Collected data

------------------------------------------------

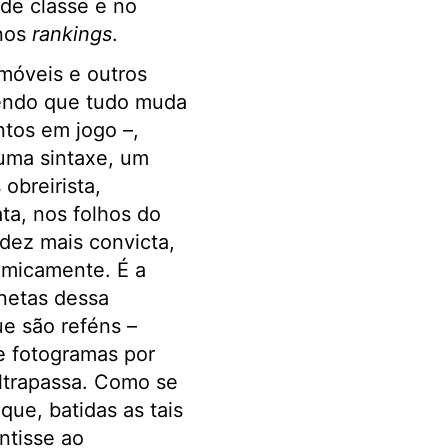
de classe e no
 nos
rankings
.
 móveis e outros
ecendo que tudo muda
tos em jogo –,
 uma sintaxe, um
obreirista,
ta, nos folhos do
idez mais convicta,
temicamente. É a
netas dessa
e são reféns –
e fotogramas por
ltrapassa. Como se
ue, batidas as tais
ntisse ao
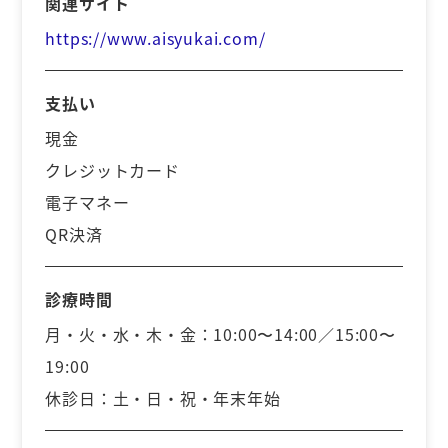
関連サイト
https://www.aisyukai.com/
支払い
現金
クレジットカード
電子マネー
QR決済
診療時間
月・火・水・木・金：10:00〜14:00／15:00〜
19:00
休診日：土・日・祝・年末年始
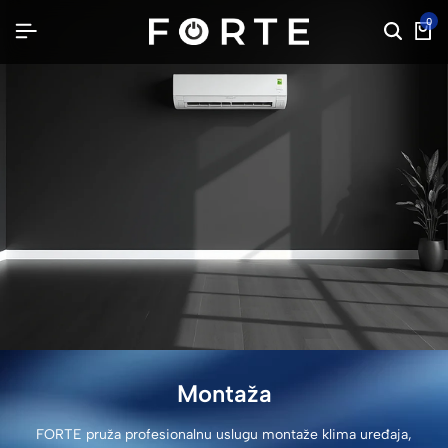
0
Montaža
FORTE pruža profesionalnu uslugu montaže klima uređaja,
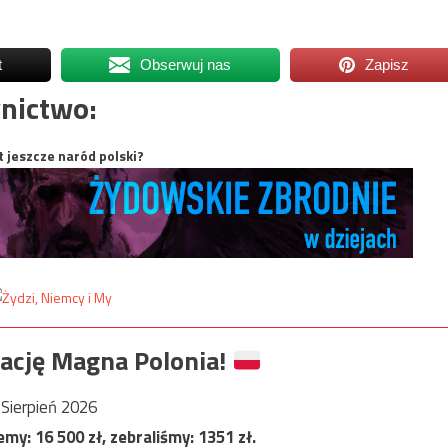
t
Obserwuj nas
Zapisz
nictwo:
t jeszcze naród polski?
ację Magna Polonia!
Sierpień 2026
jemy:
16 500
zł, zebraliśmy:
1351
zł.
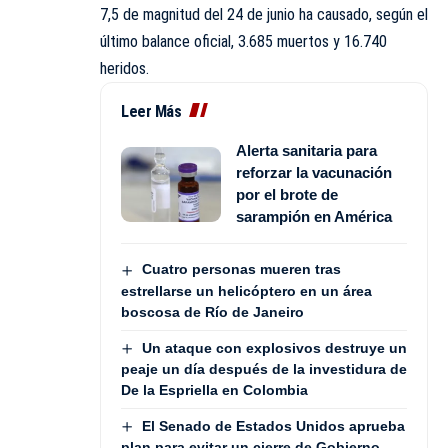
7,5 de magnitud del 24 de junio ha causado, según el
último balance oficial, 3.685 muertos y 16.740
heridos.
Leer Más
Alerta sanitaria para
reforzar la vacunación
por el brote de
sarampión en América
Cuatro personas mueren tras
estrellarse un helicóptero en un área
boscosa de Río de Janeiro
Un ataque con explosivos destruye un
peaje un día después de la investidura de
De la Espriella en Colombia
El Senado de Estados Unidos aprueba
plan para evitar un cierre de Gobierno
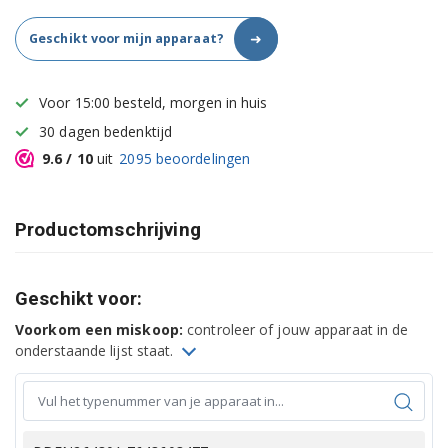
➜
Geschikt voor mijn apparaat?
Voor 15:00 besteld, morgen in huis
30 dagen bedenktijd
9.6
/ 10
uit
2095
beoordelingen
Productomschrijving
Geschikt voor:
Voorkom een miskoop:
controleer of jouw apparaat in de
onderstaande lijst staat.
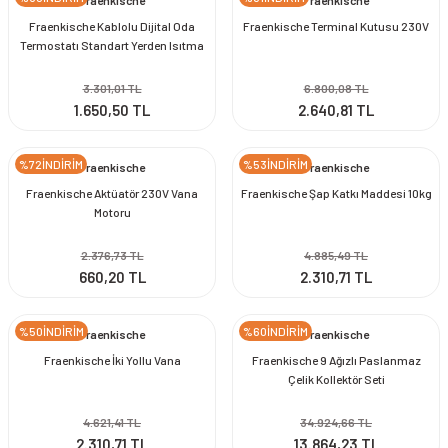
Fraenkische
Fraenkische
Fraenkische Kablolu Dijital Oda
Fraenkische Terminal Kutusu 230V
Termostatı Standart Yerden Isıtma
Fraenkische Termostat
3.301,01 TL
6.800,08 TL
1.650,50 TL
2.640,81 TL
%72İNDİRİM
%53İNDİRİM
Fraenkische
Fraenkische
Fraenkische Aktüatör 230V Vana
Fraenkische Şap Katkı Maddesi 10kg
Motoru
2.376,73 TL
4.885,49 TL
660,20 TL
2.310,71 TL
%50İNDİRİM
%60İNDİRİM
Fraenkische
Fraenkische
Fraenkische İki Yollu Vana
Fraenkische 9 Ağızlı Paslanmaz
Çelik Kollektör Seti
4.621,41 TL
34.924,66 TL
2.310,71 TL
13.864,23 TL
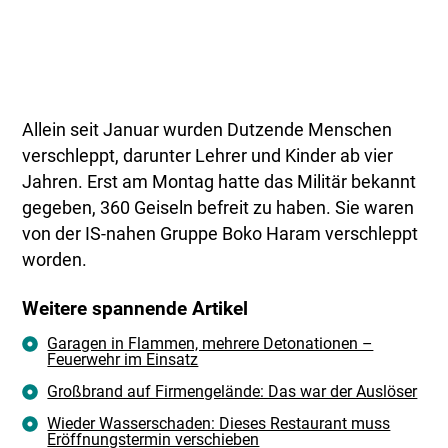
Allein seit Januar wurden Dutzende Menschen
verschleppt, darunter Lehrer und Kinder ab vier
Jahren. Erst am Montag hatte das Militär bekannt
gegeben, 360 Geiseln befreit zu haben. Sie waren
von der IS-nahen Gruppe Boko Haram verschleppt
worden.
Weitere spannende Artikel
Garagen in Flammen, mehrere Detonationen –
Feuerwehr im Einsatz
Großbrand auf Firmengelände: Das war der Auslöser
Wieder Wasserschaden: Dieses Restaurant muss
Eröffnungstermin verschieben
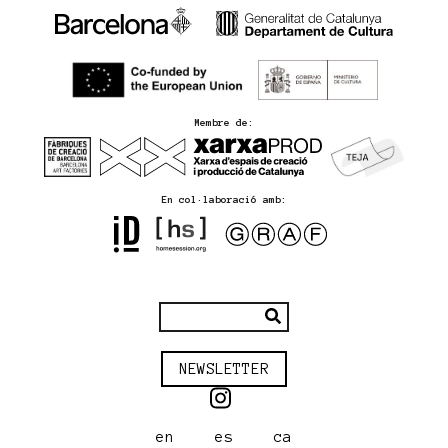
Membre de:
En col·laboració amb:
NEWSLETTER
en
es
ca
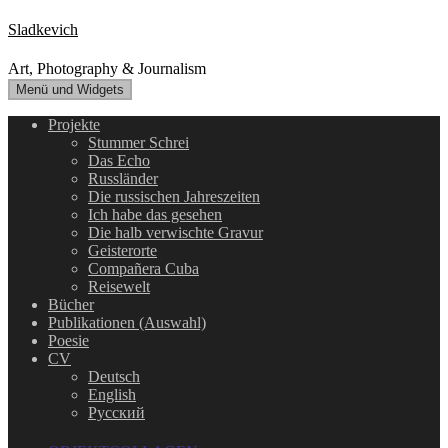
Zum
Sladkevich
Inhalt
springen
Art, Photography & Journalism
Menü und Widgets
Projekte
Stummer Schrei
Das Echo
Russländer
Die russischen Jahreszeiten
Ich habe das gesehen
Die halb verwischte Gravur
Geisterorte
Compañera Cuba
Reisewelt
Bücher
Publikationen (Auswahl)
Poesie
CV
Deutsch
English
Русский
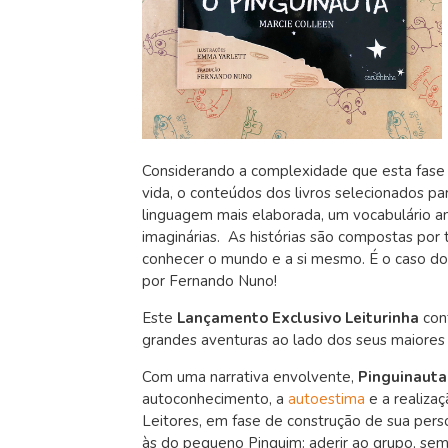
Considerando a complexidade que esta fase 
vida, o conteúdos dos livros selecionados pa
linguagem mais elaborada, um vocabulário a
imaginárias. As histórias são compostas por 
conhecer o mundo e a si mesmo. É o caso do
por Fernando Nuno!
Este
Lançamento Exclusivo Leiturinha
cont
grandes aventuras ao lado dos seus maiores
Com uma narrativa envolvente,
Pinguinauta
autoconhecimento, a
autoestima
e a realizaç
Leitores, em fase de construção de sua per
às do pequeno Pinguim: aderir ao grupo, sem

------------------------------------------------

What to do: What you output must match the data exactly, apart from the pictures, which are left out.

Response for this exercise:
de classe e no
 nos
rankings
.
 móveis e outros
ecendo que tudo muda
tos em jogo –,
 uma sintaxe, um
obreirista,
ta, nos folhos do
idez mais convicta,
temicamente. É a
netas dessa
e são reféns –
e fotogramas por
ltrapassa. Como se
ue, batidas as tais
ntisse ao
関連サイト
https://www.aisyukai.com/
支払い
現金
クレジットカード
電子マネー
QR決済
診療時間
月・火・水・木・金：10:00〜14:00／15:00〜
19:00
休診日：土・日・祝・年末年始
0
Montaža
FORTE pruža profesionalnu uslugu montaže klima uređaja,
t
Obserwuj nas
Zapisz
nictwo:
t jeszcze naród polski?
ację Magna Polonia!
Sierpień 2026
jemy:
16 500
zł, zebraliśmy:
1351
zł.
7,5 de magnitud del 24 de junio ha causado, según el
último balance oficial, 3.685 muertos y 16.740
heridos.
Leer Más
Alerta sanitaria para
reforzar la vacunación
por el brote de
sarampión en América
Cuatro personas mueren tras
estrellarse un helicóptero en un área
boscosa de Río de Janeiro
Un ataque con explosivos destruye un
peaje un día después de la investidura de
De la Espriella en Colombia
El Senado de Estados Unidos aprueba
plan para evitar un cierre de Gobierno
➜
Geschikt voor mijn apparaat?
Voor 15:00 besteld, morgen in huis
30 dagen bedenktijd
9.6
/ 10
uit
2095
beoordelingen
Productomschrijving
Geschikt voor:
Voorkom een miskoop:
controleer of jouw apparaat in de
onderstaande lijst staat.
Fraenkische
Fraenkische
Fraenkische Kablolu Dijital Oda
Fraenkische Terminal Kutusu 230V
Termostatı Standart Yerden Isıtma
Fraenkische Termostat
3.301,01 TL
6.800,08 TL
1.650,50 TL
2.640,81 TL
%72İNDİRİM
%53İNDİRİM
Fraenkische
Fraenkische
Fraenkische Aktüatör 230V Vana
Fraenkische Şap Katkı Maddesi 10kg
Motoru
2.376,73 TL
4.885,49 TL
660,20 TL
2.310,71 TL
%50İNDİRİM
%60İNDİRİM
Fraenkische
Fraenkische
Fraenkische İki Yollu Vana
Fraenkische 9 Ağızlı Paslanmaz
Çelik Kollektör Seti
4.621,41 TL
34.924,66 TL
2.310,71 TL
13.864,23 TL
Allein seit Januar wurden Dutzende Menschen
verschleppt, darunter Lehrer und Kinder ab vier
Jahren. Erst am Montag hatte das Militär bekannt
gegeben, 360 Geiseln befreit zu haben. Sie waren
von der IS-nahen Gruppe Boko Haram verschleppt
worden.
Weitere spannende Artikel
Garagen in Flammen, mehrere Detonationen –
Feuerwehr im Einsatz
Großbrand auf Firmengelände: Das war der Auslöser
Wieder Wasserschaden: Dieses Restaurant muss
Eröffnungstermin verschieben
Membre de:
En col·laboració amb:
NEWSLETTER
en
es
ca
Zum
Sladkevich
Inhalt
springen
Art, Photography & Journalism
Menü und Widgets
Projekte
Stummer Schrei
Das Echo
Russländer
Die russischen Jahreszeiten
Ich habe das gesehen
Die halb verwischte Gravur
Geisterorte
Compañera Cuba
Reisewelt
Bücher
Publikationen (Auswahl)
Poesie
CV
Deutsch
English
Русский
Considerando a complexidade que esta fase 
vida, o conteúdos dos livros selecionados pa
linguagem mais elaborada, um vocabulário a
imaginárias. As histórias são compostas por 
conhecer o mundo e a si mesmo. É o caso do
por Fernando Nuno!
Este
Lançamento Exclusivo Leiturinha
cont
grandes aventuras ao lado dos seus maiores
Com uma narrativa envolvente,
Pinguinauta
autoconhecimento, a
autoestima
e a realizaç
Leitores, em fase de construção de sua per
às do pequeno Pinguim: aderir ao grupo, sem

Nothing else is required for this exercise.